Analysis: Why Drug Porn Isn't Exciting Anymore
The imagery and reality of the War on Drugs.
Dec. 20, 2012— -- You've seen the photos. Flaming mountains of marijuana. Heroin hidden in car parts. Tables laid out with a devil's spread of drugs, cash and guns.
And most recently, a 20-year-old Panamanian woman was caught trying to smuggle cocaine into Spain by surgically implanting it in her breasts.
Since the beginning of the so-called war on drugs, and possibly longer, law enforcement agencies have taken photos of drug bounties or invited news agencies to shoot their own pics. You could call it a sort of pornography: like war porn, torture porn or the standard naked-people porn, drug porn offers up a taste of the illicit.
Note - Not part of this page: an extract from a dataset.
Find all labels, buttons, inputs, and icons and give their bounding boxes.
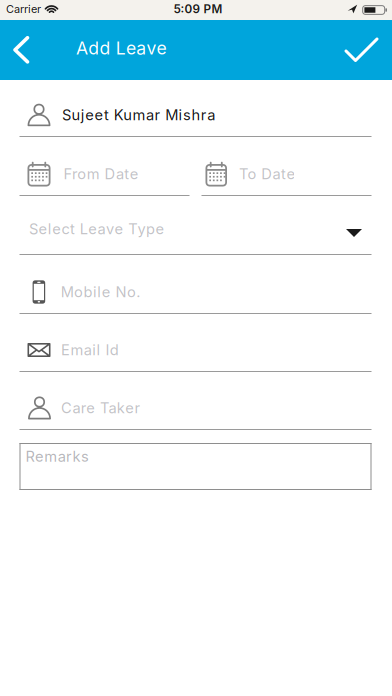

"Let's face it, before terrorism, there wasn't anything that excited the media more than drugs, whether it was a show like Miami Vice or a movie like Scarface," said Richard Mangan, a professor at Florida Atlantic University who spent 25 years as an agent with the U.S. Drug Enforcement Administration (DEA). "It's going to lead the evening news and it has for 30 or 40 years, and agencies are very cognizant of that."
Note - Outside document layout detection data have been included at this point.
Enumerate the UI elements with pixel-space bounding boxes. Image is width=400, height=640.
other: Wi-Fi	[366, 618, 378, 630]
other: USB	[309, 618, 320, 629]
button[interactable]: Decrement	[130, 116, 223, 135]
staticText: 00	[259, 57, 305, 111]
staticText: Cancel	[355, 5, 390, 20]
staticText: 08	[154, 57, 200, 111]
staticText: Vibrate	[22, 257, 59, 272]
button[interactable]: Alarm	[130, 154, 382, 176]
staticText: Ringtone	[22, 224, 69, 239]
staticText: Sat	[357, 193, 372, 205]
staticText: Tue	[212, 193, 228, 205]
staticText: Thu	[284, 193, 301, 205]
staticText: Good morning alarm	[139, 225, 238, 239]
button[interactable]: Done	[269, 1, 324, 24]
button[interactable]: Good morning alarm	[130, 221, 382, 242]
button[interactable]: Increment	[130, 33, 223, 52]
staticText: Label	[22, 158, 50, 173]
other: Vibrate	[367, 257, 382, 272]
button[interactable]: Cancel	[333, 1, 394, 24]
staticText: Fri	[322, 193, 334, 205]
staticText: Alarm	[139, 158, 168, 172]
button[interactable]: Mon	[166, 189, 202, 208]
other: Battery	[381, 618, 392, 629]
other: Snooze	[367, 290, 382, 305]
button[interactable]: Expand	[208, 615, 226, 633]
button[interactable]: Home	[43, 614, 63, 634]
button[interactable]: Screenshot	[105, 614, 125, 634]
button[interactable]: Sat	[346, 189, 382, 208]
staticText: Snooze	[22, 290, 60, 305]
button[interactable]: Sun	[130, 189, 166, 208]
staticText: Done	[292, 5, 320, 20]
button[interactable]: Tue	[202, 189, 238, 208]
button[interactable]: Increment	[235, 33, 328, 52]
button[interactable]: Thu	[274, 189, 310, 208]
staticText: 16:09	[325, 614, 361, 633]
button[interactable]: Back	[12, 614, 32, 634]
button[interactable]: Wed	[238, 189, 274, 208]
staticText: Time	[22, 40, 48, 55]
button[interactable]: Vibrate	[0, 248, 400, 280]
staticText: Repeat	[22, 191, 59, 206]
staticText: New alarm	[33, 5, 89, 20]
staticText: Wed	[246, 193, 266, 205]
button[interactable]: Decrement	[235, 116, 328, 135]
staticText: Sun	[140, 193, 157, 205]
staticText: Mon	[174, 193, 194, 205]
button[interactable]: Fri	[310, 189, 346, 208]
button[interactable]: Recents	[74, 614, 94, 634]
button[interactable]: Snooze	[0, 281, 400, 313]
From a practical standpoint, photos of drug spreads can serve as evidence in court. But the media events serve a different purpose. They help agencies like the DEA or Customs and Border Protection (CBP) promote their work and "show that they're spending the taxpayer's money in a prudent manner," Mangan said. "So both sides are getting something out of it."
For its part, CBP agrees. "We are charged by the American people to enforce U.S. law and we want to share the results of those efforts," said Michael Friel, a spokesperson for the agency.
So does the DEA, according to spokesperson Barbara Carreno. "You have a budget to operate and you want to show that you're doing your job," she said. "This is about letting communities know what you're finding." Photos aren't limited to drugs, she added. They also show guns and money that have been seized.
However, in recent years the public has grown desensitized to the typical drug bust photo-op, according to Mangan. As a result, the images that you see now tend to be more outlandish (cocaine-filled breasts, for example) than in the past.
More importantly, public enthusiasm for the drug war has declined significantly in the last decade. A November poll by Rasmussen Reports found that only 7 percent of Americans thought the U.S. was winning the war on drugs.
In particular, the perception of marijuana has changed dramatically since the drug war began. A November Gallup poll found 48 percent of Americans in support of legalization. That's up from 12 percent in 1969; 25 percent in 1979, and 31 percent in 2000. Voters in Colorado and Washington have spoken at the ballot box: both states legalized recreational marijuana last month. Other states across the country are talking about similar paths to legalization.
The shifting public opinion on marijuana could have a drastic impact on how federal agencies do business since, pound for pound, marijuana accounts for the vast majority of seizures. In 2011, for example, CBP seized 4.5 million pounds of marijuana. The cumulative amount of cocaine, heroin and methamphetamines seized added up to roughly 240,000 pounds -- 5 percent of the total haul for that year among the four major drug types.
The percentages from the DEA were roughly the same, with marijuana making up 94 percent of seizures by weight among those drugs in 2011.